Mr. Ghulam, our regular taxi driver, knew the driver who was murdered last week in Ras Al Khaimah. He's a little sad and puzzled by it: the victim was a gentle, gentle man with a family, according to Mr. G.
Apparently taxis taking long fares like to lodge the passenger’s ID with the police just in case they refuse to pay for some reason (with a Dhs200 fare, if the passenger doesn’t give it up, the driver pays – and that’s a helluva lot of money for a cabbie here) and a Sharjah taxi, a pal of Mr. G’s, had declined the fare after the two passengers refused to lodge their IDs and were angry and threatening. He watched another taxi pick them up and never saw the driver again – his body was found the next morning, as the newspaper reports.

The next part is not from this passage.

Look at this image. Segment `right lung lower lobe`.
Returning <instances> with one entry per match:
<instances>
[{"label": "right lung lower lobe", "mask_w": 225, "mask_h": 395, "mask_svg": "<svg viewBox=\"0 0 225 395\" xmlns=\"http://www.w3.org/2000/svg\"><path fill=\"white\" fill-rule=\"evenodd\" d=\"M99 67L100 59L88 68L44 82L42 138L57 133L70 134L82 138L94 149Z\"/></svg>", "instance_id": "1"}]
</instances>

The man that refused the fare is currently feeling a sort of guilty relief.
Mr. G. is a little worried that people have taken to stabbing taxi drivers: this is a new and unwanted abuse being heaped on the heads of a bunch of people who already have it pretty hard. His least favourite night-time fare isn’t Ras Al Khaimah, though: it’s Fujeirah. “I won’t take the fare. Past Masafi it’s dark and lonely and if they are two and you are one, what can you do?”

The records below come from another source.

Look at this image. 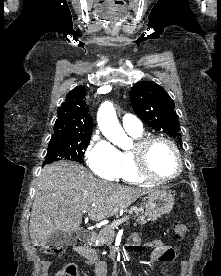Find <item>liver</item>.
<instances>
[{
  "label": "liver",
  "mask_w": 221,
  "mask_h": 276,
  "mask_svg": "<svg viewBox=\"0 0 221 276\" xmlns=\"http://www.w3.org/2000/svg\"><path fill=\"white\" fill-rule=\"evenodd\" d=\"M151 191L97 179L77 163L62 161L47 165L38 177L32 205L29 223L32 244L44 246L56 230L78 231L84 210L91 220H102Z\"/></svg>",
  "instance_id": "6515ba94"
}]
</instances>
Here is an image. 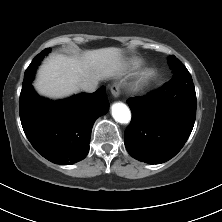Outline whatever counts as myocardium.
Here are the masks:
<instances>
[{
  "label": "myocardium",
  "mask_w": 222,
  "mask_h": 222,
  "mask_svg": "<svg viewBox=\"0 0 222 222\" xmlns=\"http://www.w3.org/2000/svg\"><path fill=\"white\" fill-rule=\"evenodd\" d=\"M152 75L150 70H144L141 74V82H146Z\"/></svg>",
  "instance_id": "1"
}]
</instances>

Sharjah taxis are also currently doing all they can to avoid
Mr. G. remains phlegmatic…
1 comment:
It's sad and worrying that violent crime seems to be on the increase.
Of course cabbies are not allowed to pick up a fare on the way back to Sharjah because that would:
a) be helpful to the public (not RTA core business)
b) make sense - both economic sense & (that oh so elusive of commodities common sense
c) help reduce the nightmare traffic (anyone else think it's madness in a city where it can take an hour to travel the length of your car that carpooling is soooo illegal that it merits a new radio ad campaign to warn us of the dire consequences?)
d) imply that the UAE is in fact all one country
Ooooh, I'm getting cynical again - it must be time for a holiday.